# PROBLEM DESCRIPTION:
An exact copy of every record below is needed, with all pictures removed.
------ DATA EXTRACTS ------
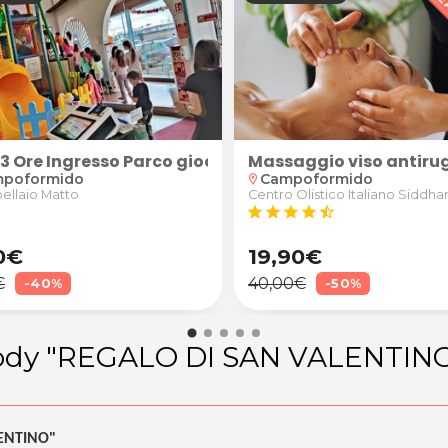
Massaggio viso antiru
 o 3 Ore Ingresso Parco giochi con animatrici per 1 
Campoformido
poformido
location_on
Centro Olistico Italiano Siddha
pellaio Matto
star
star
star
star
star_half
0€
19,90€
€
40,00€
-40%
-50%
 body "REGALO DI SAN VALENTIN
LENTINO"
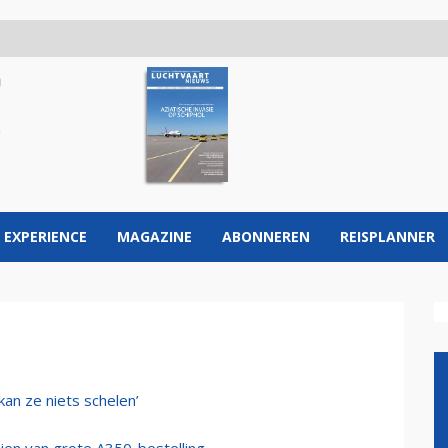
 EXPERIENCE
MAGAZINE
ABONNEREN
REISPLANNER
kan ze niets schelen’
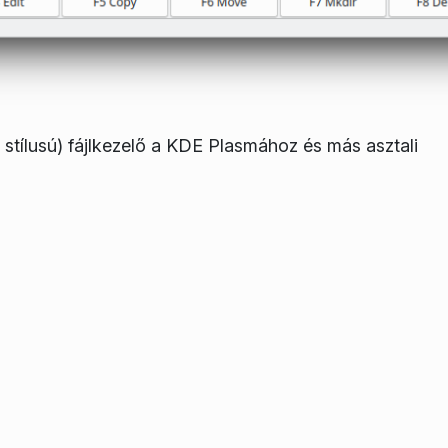
tílusú) fájlkezelő a KDE Plasmához és más asztali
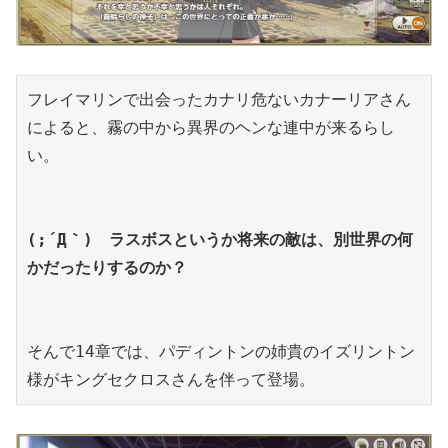
フレイマリンで出会ったカナリ危ないカナーリアさん
によると、霧の中から異界のヘンな連中が来るらし
い。
(;´Д｀)　ラスボスというか将来の敵は、別世界の何
かだったりするのか？
そんで14章では、パディントンの姉貴のイズリントン
様がキングセクロスさんを伴って登場。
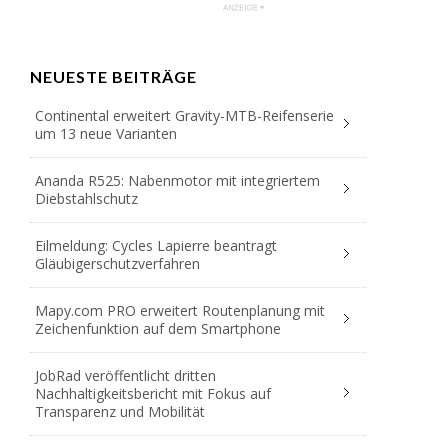
NEUESTE BEITRÄGE
Continental erweitert Gravity-MTB-Reifenserie
um 13 neue Varianten
Ananda R525: Nabenmotor mit integriertem
Diebstahlschutz
Eilmeldung: Cycles Lapierre beantragt
Gläubigerschutzverfahren
Mapy.com PRO erweitert Routenplanung mit
Zeichenfunktion auf dem Smartphone
JobRad veröffentlicht dritten
Nachhaltigkeitsbericht mit Fokus auf
Transparenz und Mobilität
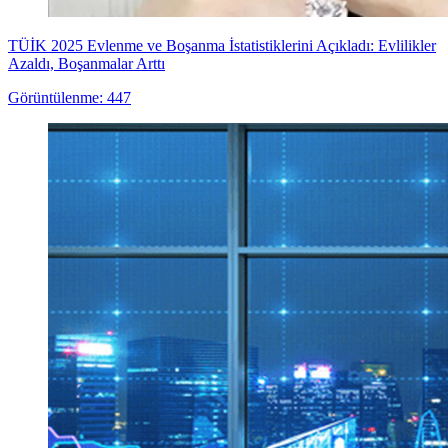
TÜİK 2025 Evlenme ve Boşanma İstatistiklerini Açıkladı: Evlilikler
Azaldı, Boşanmalar Arttı
Görüntülenme: 447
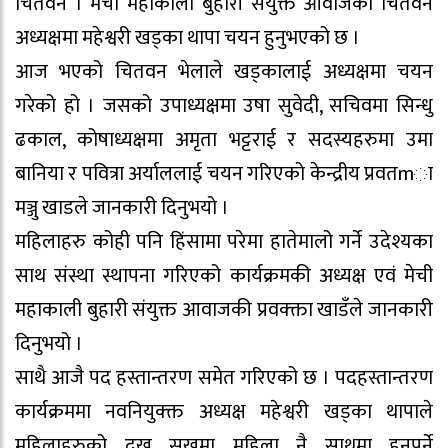
चितवन । मेची महाकाली बुहारी संयुक्त आवाजको चितवन
अध्यक्षमा महेश्वरी खड्का थापा चयन हुनुभएको छ ।
आज भएको चितवन भेलाले खड्कालाई अध्यक्षमा चयन
गरेको हो । जसको उपाध्यक्षमा उषा सुवेदी, सचिवमा सिन्धु
ढकाल, कोषाध्यक्षमा अमृता भट्टराई र सदस्यहरुमा उमा
बानिया र पवित्रा अर्याललाई चयन गरिएको केन्द्रीय प्रवतmा
मञ्जु खाडले जानकारी दिनुभयो ।
महिलाहरु कोही पनि हिंसामा परेमा हातेमालो गर्ने उदेश्यका
साथ संस्था स्थापना गरिएको कार्यक्रमकी अध्यक्ष एवं मेची
महाकाली बुहारी संयुक्त आवाजकी प्रवक्क्ता खाडँले जानकारी
दिनुभयो ।
साथै आजै पद हस्तान्तरण समेत गरिएको छ । पदहस्तान्तरण
कार्यक्रममा नवनियुक्क्त अध्यक्ष महेश्वरी खड्का थापाले
महिलाहरुको दुख सुखमा महिला नै साथमा हुनुपर्ने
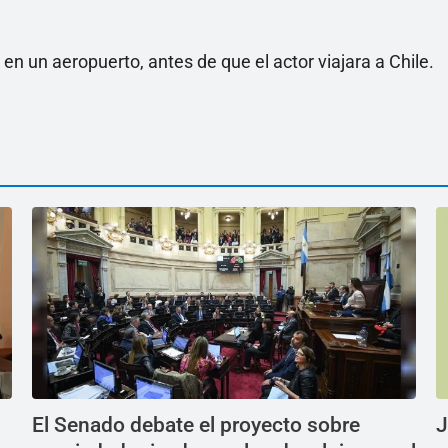
n un aeropuerto, antes de que el actor viajara a Chile.
El Senado debate el proyecto sobre
J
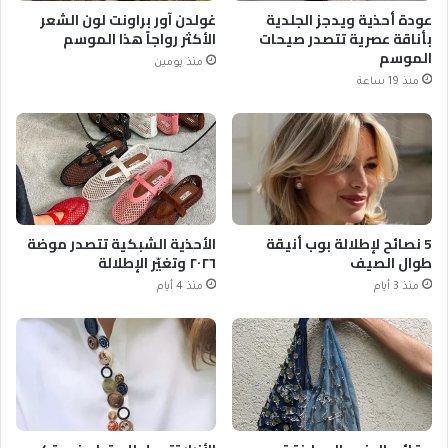
عودة أحذية ويدجز الجلدية
غولدن آور براونت لون الشعر
بأناقة عصرية تتصدر صيحات
الأكثر رواجاً هذا الموسم
الموسم
منذ يومين
منذ 19 ساعة
5 نصائح لإطلالة بوب أنيقة
الأحذية الشبكية تتصدر موضة
طوال الصيف
٢٠٢٦ وتغيّر الإطلالة
منذ 3 أيام
منذ 4 أيام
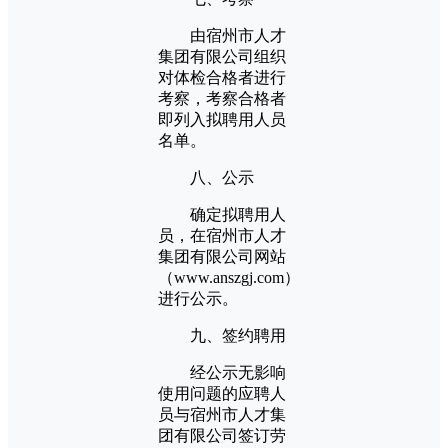
由宿州市人才
集团有限公司组织
对体检合格者进行
考察，考察合格者
即列入拟聘用人员
名单。
八、公示
确定拟聘用人
员，在宿州市人才
集团有限公司网站
（www.anszgj.com）
进行公示。
九、签约聘用
经公示无影响
使用问题的应聘人
员与宿州市人才集
团有限公司签订劳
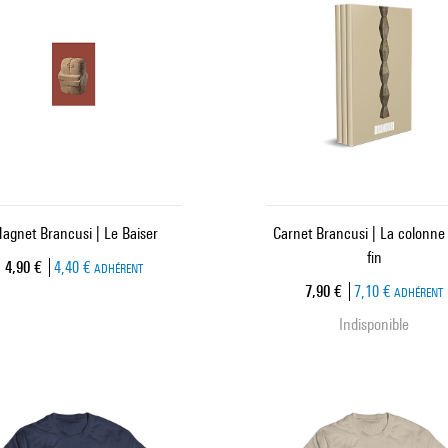
agnet Brancusi | Le Baiser
Carnet Brancusi | La colonne
fin
Prix ​​actuel
4,90 €
4,40 €
ADHÉRENT
Prix ​​actuel
7,90 €
7,10 €
ADHÉRENT
Indisponible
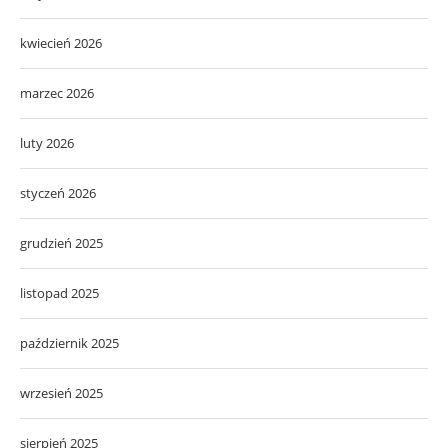
kwiecień 2026
marzec 2026
luty 2026
styczeń 2026
grudzień 2025
listopad 2025
październik 2025
wrzesień 2025
sierpień 2025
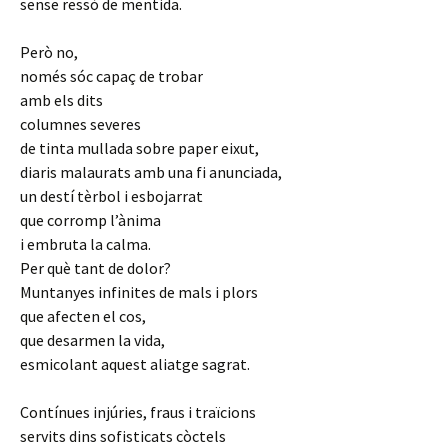
sense ressò de mentida.
Però no,
només sóc capaç de trobar
amb els dits
columnes severes
de tinta mullada sobre paper eixut,
diaris malaurats amb una fi anunciada,
un destí tèrbol i esbojarrat
que corromp l’ànima
i embruta la calma.
Per què tant de dolor?
Muntanyes infinites de mals i plors
que afecten el cos,
que desarmen la vida,
esmicolant aquest aliatge sagrat.
Contínues injúries, fraus i traïcions
servits dins sofisticats còctels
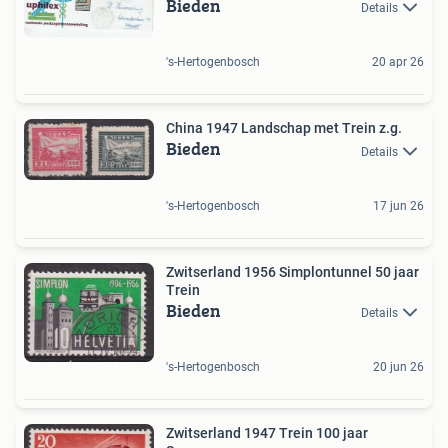
Bieden
Details
's-Hertogenbosch
20 apr 26
China 1947 Landschap met Trein z.g.
Bieden
Details
's-Hertogenbosch
17 jun 26
Zwitserland 1956 Simplontunnel 50 jaar
Trein
Bieden
Details
's-Hertogenbosch
20 jun 26
Zwitserland 1947 Trein 100 jaar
------
# RESPONSE TO THIS EXERCISE:
Massaggio viso antiru
 o 3 Ore Ingresso Parco giochi con animatrici per 1 
Campoformido
poformido
location_on
Centro Olistico Italiano Siddha
pellaio Matto
star
star
star
star
star_half
0€
19,90€
€
40,00€
-40%
-50%
 body "REGALO DI SAN VALENTIN
LENTINO"
 EXPERIENCE
MAGAZINE
ABONNEREN
REISPLANNER
kan ze niets schelen’
tílusú) fájlkezelő a KDE Plasmához és más asztali
フレイマリンで出会ったカナリ危ないカナーリアさん
によると、霧の中から異界のヘンな連中が来るらし
い。
(;´Д｀)　ラスボスというか将来の敵は、別世界の何
かだったりするのか？
そんで14章では、パディントンの姉貴のイズリントン
様がキングセクロスさんを伴って登場。
NEUESTE BEITRÄGE
Continental erweitert Gravity-MTB-Reifenserie
um 13 neue Varianten
Ananda R525: Nabenmotor mit integriertem
Diebstahlschutz
Eilmeldung: Cycles Lapierre beantragt
Gläubigerschutzverfahren
Mapy.com PRO erweitert Routenplanung mit
Zeichenfunktion auf dem Smartphone
JobRad veröffentlicht dritten
Nachhaltigkeitsbericht mit Fokus auf
Transparenz und Mobilität
TÜİK 2025 Evlenme ve Boşanma İstatistiklerini Açıkladı: Evlilikler
Azaldı, Boşanmalar Arttı
Görüntülenme: 447
चितवन । मेची महाकाली बुहारी संयुक्त आवाजको चितवन
अध्यक्षमा महेश्वरी खड्का थापा चयन हुनुभएको छ ।
आज भएको चितवन भेलाले खड्कालाई अध्यक्षमा चयन
गरेको हो । जसको उपाध्यक्षमा उषा सुवेदी, सचिवमा सिन्धु
ढकाल, कोषाध्यक्षमा अमृता भट्टराई र सदस्यहरुमा उमा
बानिया र पवित्रा अर्याललाई चयन गरिएको केन्द्रीय प्रवतmा
मञ्जु खाडले जानकारी दिनुभयो ।
महिलाहरु कोही पनि हिंसामा परेमा हातेमालो गर्ने उदेश्यका
साथ संस्था स्थापना गरिएको कार्यक्रमकी अध्यक्ष एवं मेची
महाकाली बुहारी संयुक्त आवाजकी प्रवक्क्ता खाडँले जानकारी
दिनुभयो ।
साथै आजै पद हस्तान्तरण समेत गरिएको छ । पदहस्तान्तरण
कार्यक्रममा नवनियुक्क्त अध्यक्ष महेश्वरी खड्का थापाले
महिलाहरुको दुख सुखमा महिला नै साथमा हुनुपर्ने
n un aeropuerto, antes de que el actor viajara a Chile.
El Senado debate el proyecto sobre
J
عودة أحذية ويدجز الجلدية
غولدن آور براونت لون الشعر
بأناقة عصرية تتصدر صيحات
الأكثر رواجاً هذا الموسم
الموسم
منذ يومين
منذ 19 ساعة
5 نصائح لإطلالة بوب أنيقة
الأحذية الشبكية تتصدر موضة
طوال الصيف
٢٠٢٦ وتغيّر الإطلالة
منذ 3 أيام
منذ 4 أيام
由宿州市人才
集团有限公司组织
对体检合格者进行
考察，考察合格者
即列入拟聘用人员
名单。
八、公示
确定拟聘用人
员，在宿州市人才
集团有限公司网站
（www.anszgj.com）
进行公示。
九、签约聘用
经公示无影响
使用问题的应聘人
员与宿州市人才集
团有限公司签订劳
agnet Brancusi | Le Baiser
Carnet Brancusi | La colonne
fin
Prix ​​actuel
4,90 €
4,40 €
ADHÉRENT
Prix ​​actuel
7,90 €
7,10 €
ADHÉRENT
Indisponible
kwiecień 2026
marzec 2026
luty 2026
styczeń 2026
grudzień 2025
listopad 2025
październik 2025
wrzesień 2025
sierpień 2025
sense ressò de mentida.
Però no,
només sóc capaç de trobar
amb els dits
columnes severes
de tinta mullada sobre paper eixut,
diaris malaurats amb una fi anunciada,
un destí tèrbol i esbojarrat
que corromp l’ànima
i embruta la calma.
Per què tant de dolor?
Muntanyes infinites de mals i plors
que afecten el cos,
que desarmen la vida,
esmicolant aquest aliatge sagrat.
Contínues injúries, fraus i traïcions
servits dins sofisticats còctels
Bieden
Details
's-Hertogenbosch
20 apr 26
China 1947 Landschap met Trein z.g.
Bieden
Details
's-Hertogenbosch
17 jun 26
Zwitserland 1956 Simplontunnel 50 jaar
Trein
Bieden
Details
's-Hertogenbosch
20 jun 26
Zwitserland 1947 Trein 100 jaar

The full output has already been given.